WHAT NEEDS TO BE DONE: Look through the data and write out every line with the word "your" in it.

[Records from a data source]
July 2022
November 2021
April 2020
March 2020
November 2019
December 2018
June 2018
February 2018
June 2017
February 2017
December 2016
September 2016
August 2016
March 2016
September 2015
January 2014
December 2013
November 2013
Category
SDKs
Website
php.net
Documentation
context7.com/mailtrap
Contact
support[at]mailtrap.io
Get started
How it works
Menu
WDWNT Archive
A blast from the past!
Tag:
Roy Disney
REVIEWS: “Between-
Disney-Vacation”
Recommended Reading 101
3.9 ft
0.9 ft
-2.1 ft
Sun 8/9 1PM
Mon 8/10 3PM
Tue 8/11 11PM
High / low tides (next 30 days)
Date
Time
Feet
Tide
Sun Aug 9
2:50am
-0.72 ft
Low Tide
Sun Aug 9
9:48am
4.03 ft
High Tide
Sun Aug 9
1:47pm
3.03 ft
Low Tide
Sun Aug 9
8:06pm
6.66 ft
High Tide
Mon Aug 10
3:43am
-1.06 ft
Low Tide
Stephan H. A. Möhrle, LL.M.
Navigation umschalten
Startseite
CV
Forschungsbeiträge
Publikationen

...

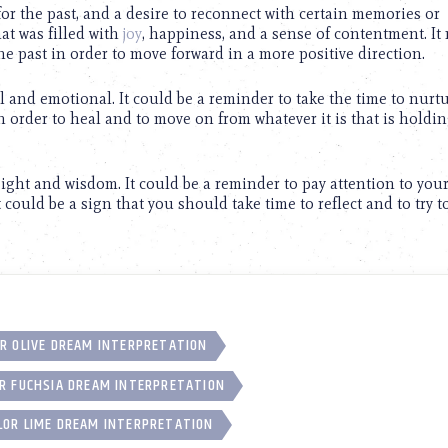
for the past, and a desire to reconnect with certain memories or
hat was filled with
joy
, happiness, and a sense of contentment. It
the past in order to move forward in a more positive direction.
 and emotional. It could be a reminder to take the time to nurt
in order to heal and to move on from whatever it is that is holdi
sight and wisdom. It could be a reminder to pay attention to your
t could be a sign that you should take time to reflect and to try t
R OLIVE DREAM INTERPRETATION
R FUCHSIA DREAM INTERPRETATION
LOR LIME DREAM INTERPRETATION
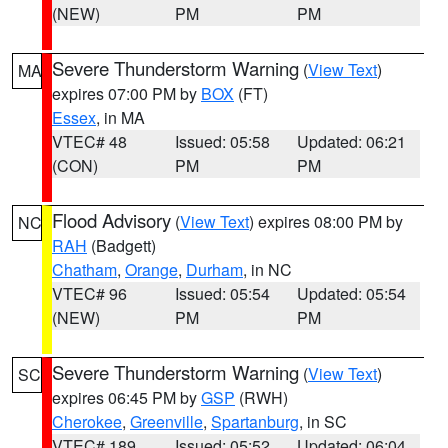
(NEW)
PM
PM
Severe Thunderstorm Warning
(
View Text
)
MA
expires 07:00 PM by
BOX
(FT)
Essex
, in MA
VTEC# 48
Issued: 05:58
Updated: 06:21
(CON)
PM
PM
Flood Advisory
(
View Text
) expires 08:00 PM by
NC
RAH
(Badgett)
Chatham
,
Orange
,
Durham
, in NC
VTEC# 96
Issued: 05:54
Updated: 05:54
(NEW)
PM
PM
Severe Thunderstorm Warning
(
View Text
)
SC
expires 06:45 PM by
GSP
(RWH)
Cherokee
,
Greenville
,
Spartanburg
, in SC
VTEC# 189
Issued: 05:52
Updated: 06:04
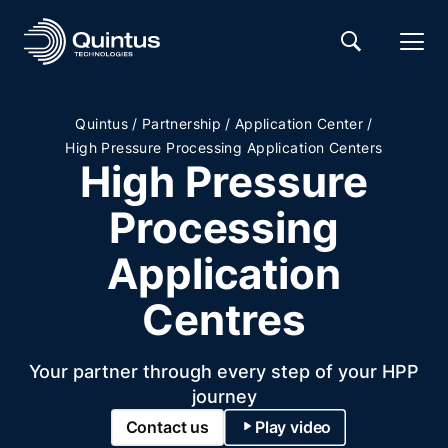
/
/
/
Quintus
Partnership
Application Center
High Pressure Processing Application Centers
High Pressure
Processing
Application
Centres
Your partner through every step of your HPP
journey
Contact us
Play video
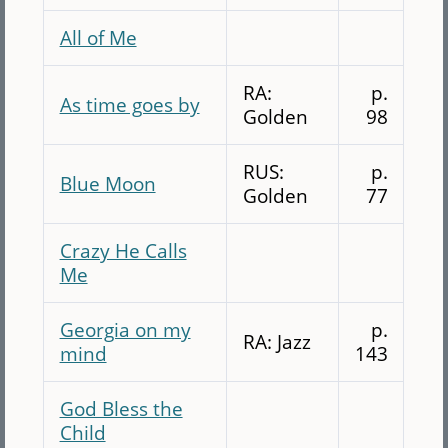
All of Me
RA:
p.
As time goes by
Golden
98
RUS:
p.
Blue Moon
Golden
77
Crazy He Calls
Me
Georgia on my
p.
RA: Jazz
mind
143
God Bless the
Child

---

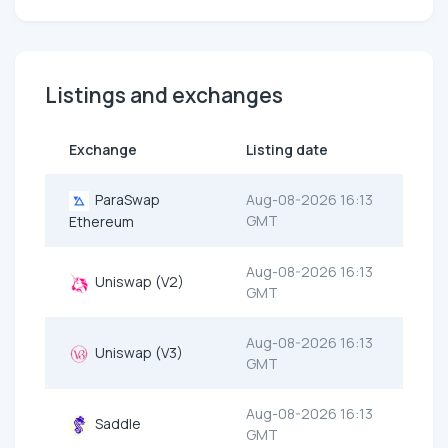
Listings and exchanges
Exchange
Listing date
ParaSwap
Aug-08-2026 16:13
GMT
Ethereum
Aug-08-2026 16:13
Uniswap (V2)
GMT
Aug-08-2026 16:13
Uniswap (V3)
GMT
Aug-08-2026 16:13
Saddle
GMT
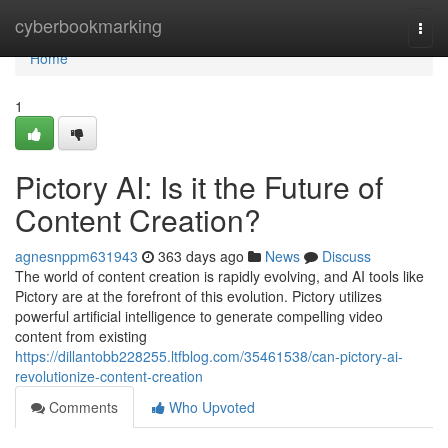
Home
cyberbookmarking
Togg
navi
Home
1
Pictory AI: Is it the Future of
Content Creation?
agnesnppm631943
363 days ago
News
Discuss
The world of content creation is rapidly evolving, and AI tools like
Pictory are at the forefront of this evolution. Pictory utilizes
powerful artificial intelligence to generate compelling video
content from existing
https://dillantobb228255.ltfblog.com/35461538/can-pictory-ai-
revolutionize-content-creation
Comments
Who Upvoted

ANSWER TO THE PROBLEM:
sight and wisdom. It could be a reminder to pay attention to your
Your partner through every step of your HPP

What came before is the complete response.